▶ **AIM OF THE EXERCISE**: The records that follow are to be repeated in full, with no pictures retained.

BEGIN RAW DATA

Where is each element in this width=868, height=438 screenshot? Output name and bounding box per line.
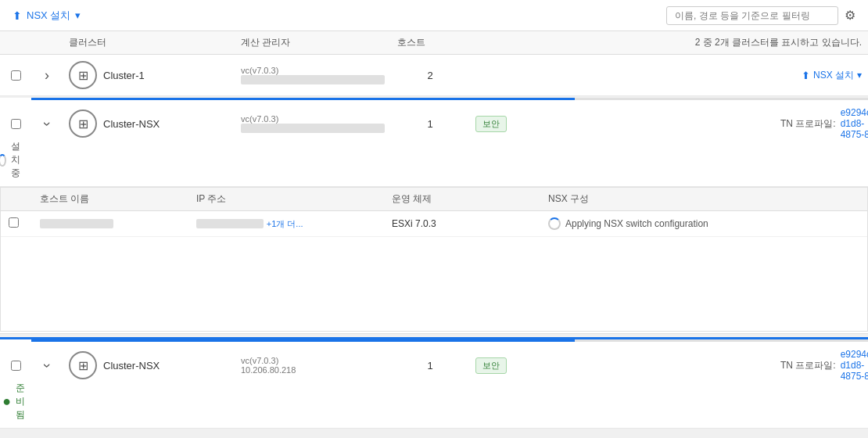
sub-table-header: 호스트 이름 IP 주소 운영 체제 NSX 구성 [1,188,867,211]
cluster-nsx-hosts: 1 [391,118,469,130]
sub-header-os: 운영 체제 [384,192,540,206]
sub-header-hostname: 호스트 이름 [32,192,188,206]
bottom-tn-profile-prefix: TN 프로파일: [780,359,836,372]
progress-bar-bottom [31,339,868,342]
sub-table-empty-space [1,237,867,331]
header-left: ⬆ NSX 설치 ▾ [13,9,81,23]
cluster-1-name-block: Cluster-1 [103,70,145,81]
bottom-cluster-vc-col: vc(v7.0.3) 10.206.80.218 [235,356,391,375]
bottom-cluster-hosts: 1 [391,360,469,372]
nsx-install-header-label: NSX 설치 [27,9,70,23]
sub-table-cluster-nsx: 호스트 이름 IP 주소 운영 체제 NSX 구성 ████████████ █… [0,187,868,332]
bottom-cluster-vc: vc(v7.0.3) [241,356,385,365]
host-spinner [548,217,561,230]
cluster-nsx-security-col: 보안 [469,116,774,132]
host-row-1-name: ████████████ [32,218,188,229]
cluster-1-name-col: ⊞ Cluster-1 [63,61,235,89]
cluster-nsx-row: ⊞ Cluster-NSX vc(v7.0.3) ██████████ 1 보안… [0,98,868,187]
main-container[interactable]: ⬆ NSX 설치 ▾ ⚙ 클러스터 계산 관리자 호스트 2 중 2개 클러스터… [0,0,868,438]
cluster-nsx-vc-col: vc(v7.0.3) ██████████ [235,114,391,133]
table-header: 클러스터 계산 관리자 호스트 2 중 2개 클러스터를 표시하고 있습니다. [0,31,868,55]
ready-label: 준비됨 [16,382,25,422]
cluster-1-checkbox[interactable] [0,70,31,81]
header-hosts-col: 호스트 [391,36,469,49]
cluster-1-checkbox-input[interactable] [11,70,21,81]
bottom-cluster-tn-col: TN 프로파일: e9294c6d-d1d8-4875-8... [774,349,868,382]
host-row-1-check[interactable] [1,217,32,230]
upload-icon: ⬆ [13,9,22,22]
cluster-nsx-checkbox-input[interactable] [11,119,21,129]
cluster-nsx-tn-col: TN 프로파일: e9294c6d-d1d8-4875-8... [774,107,868,140]
tn-profile-link[interactable]: e9294c6d-d1d8-4875-8... [841,107,868,140]
ip-more-link[interactable]: +1개 더... [267,218,303,230]
tn-profile-prefix: TN 프로파일: [780,117,836,131]
bottom-cluster-expand[interactable] [31,357,63,374]
sub-header-ip: IP 주소 [188,192,384,206]
bottom-security-badge: 보안 [475,357,507,374]
nsx-install-label: NSX 설치 [813,69,854,82]
expand-icon-cluster-1[interactable] [45,67,49,84]
upload-icon-btn: ⬆ [802,70,810,81]
cluster-1-vc: vc(v7.0.3) [241,66,385,75]
nsx-install-button-cluster-1[interactable]: ⬆ NSX 설치 ▾ [802,69,862,82]
filter-input[interactable] [666,6,838,25]
host-row-1: ████████████ ███████████ +1개 더... ESXi 7… [1,211,867,237]
cluster-1-icon: ⊞ [69,61,97,89]
installing-badge: 설치 중 [0,140,25,180]
host-row-1-checkbox[interactable] [9,217,19,228]
installing-spinner [0,154,6,167]
cluster-nsx-status-col: 설치 중 [0,140,31,180]
dropdown-arrow: ▾ [75,9,81,21]
cluster-nsx-icon: ⊞ [69,110,97,138]
cluster-nsx-section: ⊞ Cluster-NSX vc(v7.0.3) ██████████ 1 보안… [0,98,868,334]
top-header: ⬆ NSX 설치 ▾ ⚙ [0,0,868,31]
host-row-1-os: ESXi 7.0.3 [384,218,540,229]
bottom-cluster-section: ⊞ Cluster-NSX vc(v7.0.3) 10.206.80.218 1… [0,337,868,429]
cluster-nsx-vc-sub: ██████████ [241,124,385,133]
bottom-cluster-name-block: Cluster-NSX [103,360,160,372]
bottom-tn-profile-link[interactable]: e9294c6d-d1d8-4875-8... [841,349,868,382]
cluster-nsx-expand[interactable] [31,116,63,132]
host-nsx-status-text: Applying NSX switch configuration [565,218,708,229]
header-right: ⚙ [666,6,855,25]
installing-label: 설치 중 [11,140,25,180]
bottom-cluster-name-col: ⊞ Cluster-NSX [63,351,235,379]
cluster-nsx-name-col: ⊞ Cluster-NSX [63,110,235,138]
host-name-masked: ████████████ [40,219,113,228]
cluster-nsx-name-block: Cluster-NSX [103,118,160,130]
cluster-1-name: Cluster-1 [103,70,145,81]
security-badge: 보안 [475,116,507,132]
sub-header-nsx: NSX 구성 [540,192,867,206]
bottom-cluster-vc-sub: 10.206.80.218 [241,365,385,375]
ready-dot: ● [2,393,11,410]
expand-icon-bottom[interactable] [45,357,49,374]
cluster-1-expand[interactable] [31,67,63,84]
host-ip-masked: ███████████ [196,219,264,228]
bottom-cluster-row: ⊞ Cluster-NSX vc(v7.0.3) 10.206.80.218 1… [0,339,868,429]
sub-header-check [1,192,32,206]
ready-badge: ● 준비됨 [2,382,25,422]
bottom-cluster-checkbox[interactable] [0,361,31,371]
cluster-1-row: ⊞ Cluster-1 vc(v7.0.3) ██████████ 2 ⬆ NS… [0,55,868,96]
header-cluster-col: 클러스터 [63,36,235,49]
bottom-cluster-status-col: ● 준비됨 [0,382,31,422]
host-row-1-nsx-status: Applying NSX switch configuration [540,217,867,230]
expand-icon-cluster-nsx[interactable] [45,116,49,132]
header-compute-col: 계산 관리자 [235,36,391,49]
cluster-nsx-vc: vc(v7.0.3) [241,114,385,124]
cluster-1-vc-col: vc(v7.0.3) ██████████ [235,66,391,84]
progress-bar-cluster-nsx [31,98,868,100]
bottom-cluster-name: Cluster-NSX [103,360,160,372]
filter-icon[interactable]: ⚙ [845,8,855,23]
bottom-cluster-icon: ⊞ [69,351,97,379]
nsx-install-dropdown[interactable]: ▾ [857,70,862,81]
cluster-count-info: 2 중 2개 클러스터를 표시하고 있습니다. [469,36,868,49]
cluster-nsx-checkbox[interactable] [0,119,31,129]
cluster-1-hosts: 2 [391,70,469,81]
cluster-1-vc-sub: ██████████ [241,75,385,84]
bottom-cluster-checkbox-input[interactable] [11,361,21,371]
host-row-1-ip: ███████████ +1개 더... [188,218,384,230]
cluster-nsx-name: Cluster-NSX [103,118,160,130]
bottom-cluster-security-col: 보안 [469,357,774,374]
cluster-1-section: ⊞ Cluster-1 vc(v7.0.3) ██████████ 2 ⬆ NS… [0,55,868,98]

END RAW DATA

▶ **TASK RESULT**:
Where is each element in this width=868, height=438 screenshot? Output name and bounding box per line.
sub-table-header: 호스트 이름 IP 주소 운영 체제 NSX 구성 [1,188,867,211]
cluster-nsx-hosts: 1 [391,118,469,130]
sub-header-os: 운영 체제 [384,192,540,206]
sub-header-hostname: 호스트 이름 [32,192,188,206]
bottom-tn-profile-prefix: TN 프로파일: [780,359,836,372]
progress-bar-bottom [31,339,868,342]
sub-table-empty-space [1,237,867,331]
header-left: ⬆ NSX 설치 ▾ [13,9,81,23]
cluster-1-name-block: Cluster-1 [103,70,145,81]
bottom-cluster-vc-col: vc(v7.0.3) 10.206.80.218 [235,356,391,375]
bottom-cluster-hosts: 1 [391,360,469,372]
nsx-install-header-label: NSX 설치 [27,9,70,23]
sub-table-cluster-nsx: 호스트 이름 IP 주소 운영 체제 NSX 구성 ████████████ █… [0,187,868,332]
bottom-cluster-vc: vc(v7.0.3) [241,356,385,365]
host-spinner [548,217,561,230]
cluster-nsx-security-col: 보안 [469,116,774,132]
host-row-1-name: ████████████ [32,218,188,229]
cluster-1-name-col: ⊞ Cluster-1 [63,61,235,89]
cluster-nsx-row: ⊞ Cluster-NSX vc(v7.0.3) ██████████ 1 보안… [0,98,868,187]
main-container[interactable]: ⬆ NSX 설치 ▾ ⚙ 클러스터 계산 관리자 호스트 2 중 2개 클러스터… [0,0,868,438]
cluster-nsx-vc-col: vc(v7.0.3) ██████████ [235,114,391,133]
table-header: 클러스터 계산 관리자 호스트 2 중 2개 클러스터를 표시하고 있습니다. [0,31,868,55]
ready-label: 준비됨 [16,382,25,422]
cluster-1-checkbox[interactable] [0,70,31,81]
header-hosts-col: 호스트 [391,36,469,49]
cluster-1-checkbox-input[interactable] [11,70,21,81]
bottom-cluster-tn-col: TN 프로파일: e9294c6d-d1d8-4875-8... [774,349,868,382]
host-row-1-check[interactable] [1,217,32,230]
upload-icon: ⬆ [13,9,22,22]
cluster-nsx-checkbox-input[interactable] [11,119,21,129]
cluster-nsx-tn-col: TN 프로파일: e9294c6d-d1d8-4875-8... [774,107,868,140]
tn-profile-link[interactable]: e9294c6d-d1d8-4875-8... [841,107,868,140]
ip-more-link[interactable]: +1개 더... [267,218,303,230]
tn-profile-prefix: TN 프로파일: [780,117,836,131]
bottom-cluster-expand[interactable] [31,357,63,374]
sub-header-ip: IP 주소 [188,192,384,206]
bottom-security-badge: 보안 [475,357,507,374]
nsx-install-label: NSX 설치 [813,69,854,82]
expand-icon-cluster-1[interactable] [45,67,49,84]
upload-icon-btn: ⬆ [802,70,810,81]
cluster-1-vc: vc(v7.0.3) [241,66,385,75]
nsx-install-button-cluster-1[interactable]: ⬆ NSX 설치 ▾ [802,69,862,82]
filter-input[interactable] [666,6,838,25]
host-row-1: ████████████ ███████████ +1개 더... ESXi 7… [1,211,867,237]
cluster-1-icon: ⊞ [69,61,97,89]
installing-badge: 설치 중 [0,140,25,180]
host-row-1-checkbox[interactable] [9,217,19,228]
installing-spinner [0,154,6,167]
cluster-nsx-status-col: 설치 중 [0,140,31,180]
dropdown-arrow: ▾ [75,9,81,21]
cluster-nsx-icon: ⊞ [69,110,97,138]
cluster-nsx-section: ⊞ Cluster-NSX vc(v7.0.3) ██████████ 1 보안… [0,98,868,334]
top-header: ⬆ NSX 설치 ▾ ⚙ [0,0,868,31]
host-row-1-os: ESXi 7.0.3 [384,218,540,229]
bottom-cluster-section: ⊞ Cluster-NSX vc(v7.0.3) 10.206.80.218 1… [0,337,868,429]
cluster-nsx-vc-sub: ██████████ [241,124,385,133]
bottom-cluster-name-block: Cluster-NSX [103,360,160,372]
bottom-tn-profile-link[interactable]: e9294c6d-d1d8-4875-8... [841,349,868,382]
cluster-nsx-expand[interactable] [31,116,63,132]
host-nsx-status-text: Applying NSX switch configuration [565,218,708,229]
header-right: ⚙ [666,6,855,25]
installing-label: 설치 중 [11,140,25,180]
bottom-cluster-name-col: ⊞ Cluster-NSX [63,351,235,379]
cluster-nsx-name-col: ⊞ Cluster-NSX [63,110,235,138]
host-name-masked: ████████████ [40,219,113,228]
cluster-nsx-name-block: Cluster-NSX [103,118,160,130]
cluster-1-name: Cluster-1 [103,70,145,81]
security-badge: 보안 [475,116,507,132]
sub-header-nsx: NSX 구성 [540,192,867,206]
bottom-cluster-vc-sub: 10.206.80.218 [241,365,385,375]
ready-dot: ● [2,393,11,410]
expand-icon-bottom[interactable] [45,357,49,374]
cluster-1-expand[interactable] [31,67,63,84]
host-ip-masked: ███████████ [196,219,264,228]
bottom-cluster-row: ⊞ Cluster-NSX vc(v7.0.3) 10.206.80.218 1… [0,339,868,429]
sub-header-check [1,192,32,206]
ready-badge: ● 준비됨 [2,382,25,422]
bottom-cluster-checkbox[interactable] [0,361,31,371]
cluster-1-row: ⊞ Cluster-1 vc(v7.0.3) ██████████ 2 ⬆ NS… [0,55,868,96]
header-cluster-col: 클러스터 [63,36,235,49]
bottom-cluster-status-col: ● 준비됨 [0,382,31,422]
host-row-1-nsx-status: Applying NSX switch configuration [540,217,867,230]
expand-icon-cluster-nsx[interactable] [45,116,49,132]
header-compute-col: 계산 관리자 [235,36,391,49]
cluster-nsx-vc: vc(v7.0.3) [241,114,385,124]
cluster-1-vc-col: vc(v7.0.3) ██████████ [235,66,391,84]
progress-bar-cluster-nsx [31,98,868,100]
bottom-cluster-name: Cluster-NSX [103,360,160,372]
filter-icon[interactable]: ⚙ [845,8,855,23]
bottom-cluster-icon: ⊞ [69,351,97,379]
nsx-install-dropdown[interactable]: ▾ [857,70,862,81]
cluster-count-info: 2 중 2개 클러스터를 표시하고 있습니다. [469,36,868,49]
cluster-nsx-checkbox[interactable] [0,119,31,129]
cluster-1-hosts: 2 [391,70,469,81]
cluster-1-vc-sub: ██████████ [241,75,385,84]
bottom-cluster-checkbox-input[interactable] [11,361,21,371]
host-row-1-ip: ███████████ +1개 더... [188,218,384,230]
cluster-nsx-name: Cluster-NSX [103,118,160,130]
bottom-cluster-security-col: 보안 [469,357,774,374]
cluster-1-section: ⊞ Cluster-1 vc(v7.0.3) ██████████ 2 ⬆ NS… [0,55,868,98]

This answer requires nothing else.